Structured page parsing data:
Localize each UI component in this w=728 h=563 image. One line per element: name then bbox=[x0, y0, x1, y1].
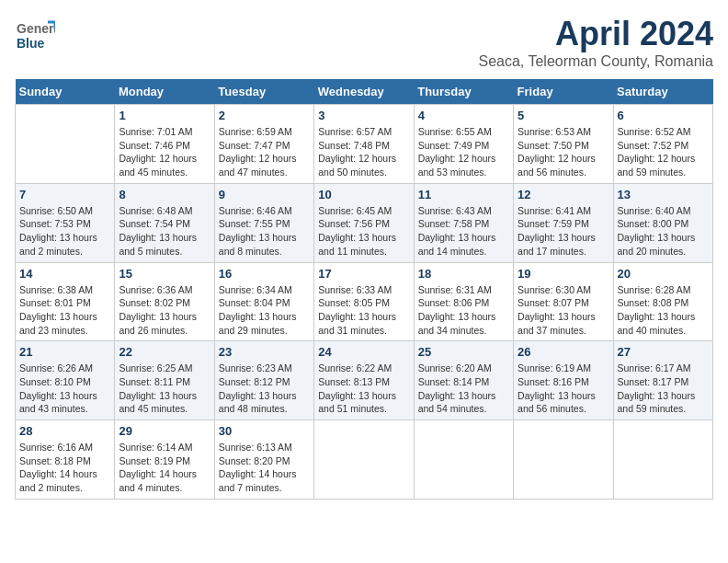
calendar-cell: 23Sunrise: 6:23 AMSunset: 8:12 PMDayligh… bbox=[214, 341, 313, 420]
day-number: 6 bbox=[618, 109, 709, 122]
day-info: Sunrise: 6:30 AMSunset: 8:07 PMDaylight:… bbox=[518, 283, 609, 338]
day-number: 1 bbox=[119, 109, 210, 122]
calendar-cell: 25Sunrise: 6:20 AMSunset: 8:14 PMDayligh… bbox=[414, 341, 513, 420]
calendar-cell: 16Sunrise: 6:34 AMSunset: 8:04 PMDayligh… bbox=[214, 262, 313, 341]
calendar-cell: 27Sunrise: 6:17 AMSunset: 8:17 PMDayligh… bbox=[613, 341, 712, 420]
day-number: 25 bbox=[418, 345, 509, 359]
day-number: 29 bbox=[119, 424, 210, 438]
calendar-cell: 11Sunrise: 6:43 AMSunset: 7:58 PMDayligh… bbox=[414, 183, 513, 262]
day-number: 14 bbox=[19, 267, 110, 281]
calendar-cell: 10Sunrise: 6:45 AMSunset: 7:56 PMDayligh… bbox=[314, 183, 414, 262]
day-number: 2 bbox=[219, 109, 310, 122]
day-number: 3 bbox=[318, 109, 409, 122]
calendar-cell: 18Sunrise: 6:31 AMSunset: 8:06 PMDayligh… bbox=[414, 262, 513, 341]
day-number: 17 bbox=[318, 267, 409, 281]
col-header-thursday: Thursday bbox=[414, 79, 513, 105]
calendar-cell bbox=[16, 105, 115, 184]
day-info: Sunrise: 6:46 AMSunset: 7:55 PMDaylight:… bbox=[219, 204, 310, 259]
calendar-cell bbox=[414, 420, 513, 500]
calendar-week-row: 28Sunrise: 6:16 AMSunset: 8:18 PMDayligh… bbox=[16, 420, 713, 500]
calendar-cell: 24Sunrise: 6:22 AMSunset: 8:13 PMDayligh… bbox=[314, 341, 414, 420]
day-number: 18 bbox=[418, 267, 509, 281]
day-info: Sunrise: 6:53 AMSunset: 7:50 PMDaylight:… bbox=[518, 125, 609, 179]
col-header-sunday: Sunday bbox=[16, 79, 115, 105]
day-info: Sunrise: 6:17 AMSunset: 8:17 PMDaylight:… bbox=[618, 362, 709, 416]
calendar-body: 1Sunrise: 7:01 AMSunset: 7:46 PMDaylight… bbox=[16, 105, 713, 500]
day-info: Sunrise: 6:13 AMSunset: 8:20 PMDaylight:… bbox=[219, 441, 310, 495]
calendar-cell bbox=[613, 420, 712, 500]
subtitle: Seaca, Teleorman County, Romania bbox=[478, 53, 713, 70]
calendar-cell: 13Sunrise: 6:40 AMSunset: 8:00 PMDayligh… bbox=[613, 183, 712, 262]
day-number: 16 bbox=[219, 267, 310, 281]
calendar-cell: 7Sunrise: 6:50 AMSunset: 7:53 PMDaylight… bbox=[16, 183, 115, 262]
calendar-cell: 29Sunrise: 6:14 AMSunset: 8:19 PMDayligh… bbox=[115, 420, 214, 500]
col-header-friday: Friday bbox=[514, 79, 613, 105]
day-info: Sunrise: 6:16 AMSunset: 8:18 PMDaylight:… bbox=[19, 441, 110, 495]
calendar-cell: 26Sunrise: 6:19 AMSunset: 8:16 PMDayligh… bbox=[514, 341, 613, 420]
day-number: 19 bbox=[518, 267, 609, 281]
day-number: 27 bbox=[618, 345, 709, 359]
day-number: 22 bbox=[119, 345, 210, 359]
day-number: 20 bbox=[618, 267, 709, 281]
day-number: 24 bbox=[318, 345, 409, 359]
col-header-tuesday: Tuesday bbox=[214, 79, 313, 105]
calendar-cell: 14Sunrise: 6:38 AMSunset: 8:01 PMDayligh… bbox=[16, 262, 115, 341]
day-number: 4 bbox=[418, 109, 509, 122]
day-number: 8 bbox=[119, 188, 210, 201]
calendar-cell: 5Sunrise: 6:53 AMSunset: 7:50 PMDaylight… bbox=[514, 105, 613, 184]
calendar-cell: 1Sunrise: 7:01 AMSunset: 7:46 PMDaylight… bbox=[115, 105, 214, 184]
col-header-wednesday: Wednesday bbox=[314, 79, 414, 105]
day-number: 21 bbox=[19, 345, 110, 359]
col-header-saturday: Saturday bbox=[613, 79, 712, 105]
day-info: Sunrise: 6:31 AMSunset: 8:06 PMDaylight:… bbox=[418, 283, 509, 338]
svg-text:Blue: Blue bbox=[17, 36, 45, 51]
day-info: Sunrise: 6:23 AMSunset: 8:12 PMDaylight:… bbox=[219, 362, 310, 416]
day-number: 28 bbox=[19, 424, 110, 438]
calendar-cell: 15Sunrise: 6:36 AMSunset: 8:02 PMDayligh… bbox=[115, 262, 214, 341]
calendar-table: SundayMondayTuesdayWednesdayThursdayFrid… bbox=[15, 79, 713, 500]
day-info: Sunrise: 6:50 AMSunset: 7:53 PMDaylight:… bbox=[19, 204, 110, 259]
day-info: Sunrise: 6:34 AMSunset: 8:04 PMDaylight:… bbox=[219, 283, 310, 338]
calendar-cell: 21Sunrise: 6:26 AMSunset: 8:10 PMDayligh… bbox=[16, 341, 115, 420]
day-number: 9 bbox=[219, 188, 310, 201]
calendar-header-row: SundayMondayTuesdayWednesdayThursdayFrid… bbox=[16, 79, 713, 105]
calendar-cell: 3Sunrise: 6:57 AMSunset: 7:48 PMDaylight… bbox=[314, 105, 414, 184]
day-info: Sunrise: 6:19 AMSunset: 8:16 PMDaylight:… bbox=[518, 362, 609, 416]
day-number: 7 bbox=[19, 188, 110, 201]
calendar-cell: 2Sunrise: 6:59 AMSunset: 7:47 PMDaylight… bbox=[214, 105, 313, 184]
day-number: 5 bbox=[518, 109, 609, 122]
day-info: Sunrise: 6:28 AMSunset: 8:08 PMDaylight:… bbox=[618, 283, 709, 338]
day-info: Sunrise: 6:41 AMSunset: 7:59 PMDaylight:… bbox=[518, 204, 609, 259]
day-number: 23 bbox=[219, 345, 310, 359]
day-info: Sunrise: 6:36 AMSunset: 8:02 PMDaylight:… bbox=[119, 283, 210, 338]
calendar-cell: 12Sunrise: 6:41 AMSunset: 7:59 PMDayligh… bbox=[514, 183, 613, 262]
day-info: Sunrise: 6:33 AMSunset: 8:05 PMDaylight:… bbox=[318, 283, 409, 338]
logo-icon: General Blue bbox=[15, 15, 55, 55]
calendar-cell bbox=[514, 420, 613, 500]
day-info: Sunrise: 6:57 AMSunset: 7:48 PMDaylight:… bbox=[318, 125, 409, 179]
day-info: Sunrise: 6:38 AMSunset: 8:01 PMDaylight:… bbox=[19, 283, 110, 338]
calendar-cell: 8Sunrise: 6:48 AMSunset: 7:54 PMDaylight… bbox=[115, 183, 214, 262]
day-info: Sunrise: 6:48 AMSunset: 7:54 PMDaylight:… bbox=[119, 204, 210, 259]
day-info: Sunrise: 6:20 AMSunset: 8:14 PMDaylight:… bbox=[418, 362, 509, 416]
calendar-cell: 28Sunrise: 6:16 AMSunset: 8:18 PMDayligh… bbox=[16, 420, 115, 500]
calendar-cell: 9Sunrise: 6:46 AMSunset: 7:55 PMDaylight… bbox=[214, 183, 313, 262]
day-info: Sunrise: 7:01 AMSunset: 7:46 PMDaylight:… bbox=[119, 125, 210, 179]
day-info: Sunrise: 6:40 AMSunset: 8:00 PMDaylight:… bbox=[618, 204, 709, 259]
day-info: Sunrise: 6:14 AMSunset: 8:19 PMDaylight:… bbox=[119, 441, 210, 495]
day-number: 15 bbox=[119, 267, 210, 281]
day-info: Sunrise: 6:52 AMSunset: 7:52 PMDaylight:… bbox=[618, 125, 709, 179]
calendar-week-row: 1Sunrise: 7:01 AMSunset: 7:46 PMDaylight… bbox=[16, 105, 713, 184]
calendar-cell bbox=[314, 420, 414, 500]
col-header-monday: Monday bbox=[115, 79, 214, 105]
day-info: Sunrise: 6:59 AMSunset: 7:47 PMDaylight:… bbox=[219, 125, 310, 179]
day-number: 10 bbox=[318, 188, 409, 201]
calendar-week-row: 7Sunrise: 6:50 AMSunset: 7:53 PMDaylight… bbox=[16, 183, 713, 262]
day-info: Sunrise: 6:26 AMSunset: 8:10 PMDaylight:… bbox=[19, 362, 110, 416]
main-title: April 2024 bbox=[478, 15, 713, 53]
day-info: Sunrise: 6:45 AMSunset: 7:56 PMDaylight:… bbox=[318, 204, 409, 259]
calendar-cell: 30Sunrise: 6:13 AMSunset: 8:20 PMDayligh… bbox=[214, 420, 313, 500]
day-number: 13 bbox=[618, 188, 709, 201]
day-info: Sunrise: 6:55 AMSunset: 7:49 PMDaylight:… bbox=[418, 125, 509, 179]
calendar-week-row: 14Sunrise: 6:38 AMSunset: 8:01 PMDayligh… bbox=[16, 262, 713, 341]
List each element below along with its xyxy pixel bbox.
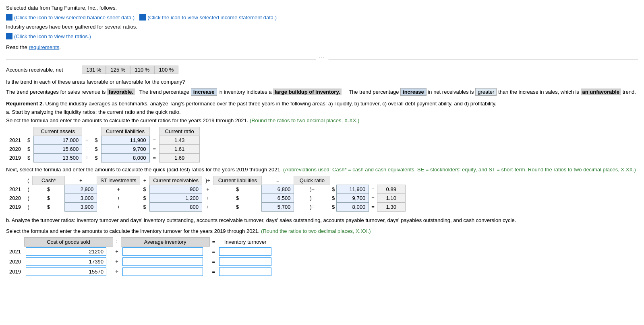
quick-ratio-table: ( Cash* + ST investments + Current recei…	[6, 176, 406, 212]
accounts-receivable-trend: Accounts receivable, net 131 % 125 % 110…	[6, 66, 638, 74]
trend-pct-1: 131 %	[82, 66, 106, 74]
cr-cell: 6,500	[262, 194, 294, 203]
balance-sheet-link[interactable]: (Click the icon to view selected balance…	[6, 14, 135, 22]
avg-inventory-input[interactable]	[122, 267, 203, 276]
ratio-cell: 1.61	[159, 145, 200, 154]
trend-question: Is the trend in each of these areas favo…	[6, 79, 638, 85]
table-row: 2021 $ 17,000 ÷ $ 11,900 = 1.43	[6, 136, 200, 145]
divider-dots: ···	[316, 55, 328, 60]
year-cell: 2021	[6, 246, 24, 257]
ratio-cell: 1.43	[159, 136, 200, 145]
section-b-text: b. Analyze the turnover ratios: inventor…	[6, 216, 638, 225]
increase1-highlight: increase	[191, 88, 217, 96]
trend-percentages: 131 % 125 % 110 % 100 %	[82, 66, 178, 74]
income-statement-icon	[139, 14, 146, 21]
cash-cell: 3,900	[65, 203, 97, 212]
ratios-link-line: (Click the icon to view the ratios.)	[6, 33, 638, 42]
table-row: 2019 $ 13,500 ÷ $ 8,000 = 1.69	[6, 154, 200, 162]
col-header-assets: Current assets	[34, 127, 82, 136]
quick-ratio-cell: 1.10	[377, 194, 405, 203]
ratio-cell: 1.69	[159, 154, 200, 162]
st-cell: 1,200	[150, 194, 202, 203]
st-cell: 800	[150, 203, 202, 212]
year-cell: 2020	[6, 194, 24, 203]
cr-cell: 6,800	[262, 185, 294, 194]
col-header-st: ST investments	[97, 176, 140, 185]
ratios-link[interactable]: (Click the icon to view the ratios.)	[6, 33, 91, 41]
st-cell: 900	[150, 185, 202, 194]
assets-cell: 17,000	[34, 136, 82, 145]
ratios-icon	[6, 33, 12, 39]
table-row: 2020 $ 15,600 ÷ $ 9,700 = 1.61	[6, 145, 200, 154]
assets-cell: 15,600	[34, 145, 82, 154]
year-cell: 2021	[6, 185, 24, 194]
col-header-inv-turnover: Inventory turnover	[217, 237, 273, 246]
intro-section: Selected data from Tang Furniture, Inc.,…	[6, 4, 638, 51]
intro-line2: Industry averages have been gathered for…	[6, 23, 638, 31]
instruction2: Next, select the formula and enter the a…	[6, 167, 638, 173]
intro-line1: Selected data from Tang Furniture, Inc.,…	[6, 4, 638, 12]
liabilities-cell: 8,000	[101, 154, 149, 162]
year-cell: 2019	[6, 267, 24, 277]
table-row: 2019 ( $ 3,900 + $ 800 + $ 5,700 )÷ $ 8,…	[6, 203, 405, 212]
liabilities-cell: 9,700	[101, 145, 149, 154]
quick-ratio-cell: 0.89	[377, 185, 405, 194]
inventory-turnover-table: Cost of goods sold ÷ Average inventory =…	[6, 237, 273, 277]
col-header-liabilities: Current liabilities	[101, 127, 149, 136]
read-requirements: Read the requirements.	[6, 43, 638, 51]
col-header-quick-ratio: Quick ratio	[294, 176, 330, 185]
intro-links-line: (Click the icon to view selected balance…	[6, 14, 638, 22]
year-cell: 2020	[6, 145, 24, 154]
cogs-input[interactable]	[26, 257, 106, 266]
balance-sheet-icon	[6, 14, 12, 21]
instruction1: Select the formula and enter the amounts…	[6, 117, 638, 123]
cr-cell: 5,700	[262, 203, 294, 212]
instruction3: Select the formula and enter the amounts…	[6, 228, 638, 234]
cl-cell: 8,000	[337, 203, 369, 212]
trend-pct-3: 110 %	[130, 66, 154, 74]
table-row: 2021 ( $ 2,900 + $ 900 + $ 6,800 )÷ $ 11…	[6, 185, 405, 194]
col-header-cr: Current receivables	[150, 176, 202, 185]
current-ratio-table: Current assets Current liabilities Curre…	[6, 127, 200, 162]
col-header-avg-inv: Average inventory	[121, 237, 209, 246]
col-header-cogs: Cost of goods sold	[24, 237, 113, 246]
inventory-turnover-result[interactable]	[219, 247, 271, 256]
unfavorable-highlight: an unfavorable	[581, 88, 621, 95]
trend-answer: The trend percentages for sales revenue …	[6, 88, 638, 97]
increase2-highlight: increase	[400, 88, 427, 96]
col-header-cash: Cash*	[33, 176, 65, 185]
cash-cell: 2,900	[65, 185, 97, 194]
qr-paren-header: (	[24, 176, 33, 185]
table-row: 2020 ( $ 3,000 + $ 1,200 + $ 6,500 )÷ $ …	[6, 194, 405, 203]
table-row: 2021 ÷ =	[6, 246, 273, 257]
year-cell: 2021	[6, 136, 24, 145]
assets-cell: 13,500	[34, 154, 82, 162]
inventory-turnover-result[interactable]	[219, 267, 271, 276]
table-row: 2019 ÷ =	[6, 267, 273, 277]
avg-inventory-input[interactable]	[122, 257, 203, 266]
greater-highlight: greater	[475, 88, 497, 96]
section-a-label: a. Start by analyzing the liquidity rati…	[6, 109, 638, 115]
col-header-current-ratio: Current ratio	[159, 127, 200, 136]
requirements-link[interactable]: requirements	[29, 44, 59, 50]
income-statement-link[interactable]: (Click the icon to view selected income …	[139, 14, 277, 22]
col-header-cl: Current liabilities	[213, 176, 262, 185]
table-row: 2020 ÷ =	[6, 257, 273, 267]
trend-pct-4: 100 %	[154, 66, 178, 74]
cogs-input[interactable]	[26, 267, 106, 276]
cl-cell: 9,700	[337, 194, 369, 203]
trend-pct-2: 125 %	[106, 66, 130, 74]
cash-cell: 3,000	[65, 194, 97, 203]
quick-ratio-cell: 1.30	[377, 203, 405, 212]
year-cell: 2019	[6, 154, 24, 162]
avg-inventory-input[interactable]	[122, 247, 203, 256]
ar-label: Accounts receivable, net	[6, 67, 79, 73]
liabilities-cell: 11,900	[101, 136, 149, 145]
large-buildup-highlight: large buildup of inventory.	[273, 88, 342, 95]
cl-cell: 11,900	[337, 185, 369, 194]
inventory-turnover-result[interactable]	[219, 257, 271, 266]
cogs-input[interactable]	[26, 247, 106, 256]
req2-header: Requirement 2. Using the industry averag…	[6, 101, 638, 107]
year-cell: 2019	[6, 203, 24, 212]
year-cell: 2020	[6, 257, 24, 267]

§ **Exercise brief**
From the data above, copy every line where "element" appears.

§ **Response box**
Localize each UI component in this w=728 h=563 image. One line per element: name then bbox=[x0, y0, x1, y1].
List each element below along with its xyxy pixel bbox.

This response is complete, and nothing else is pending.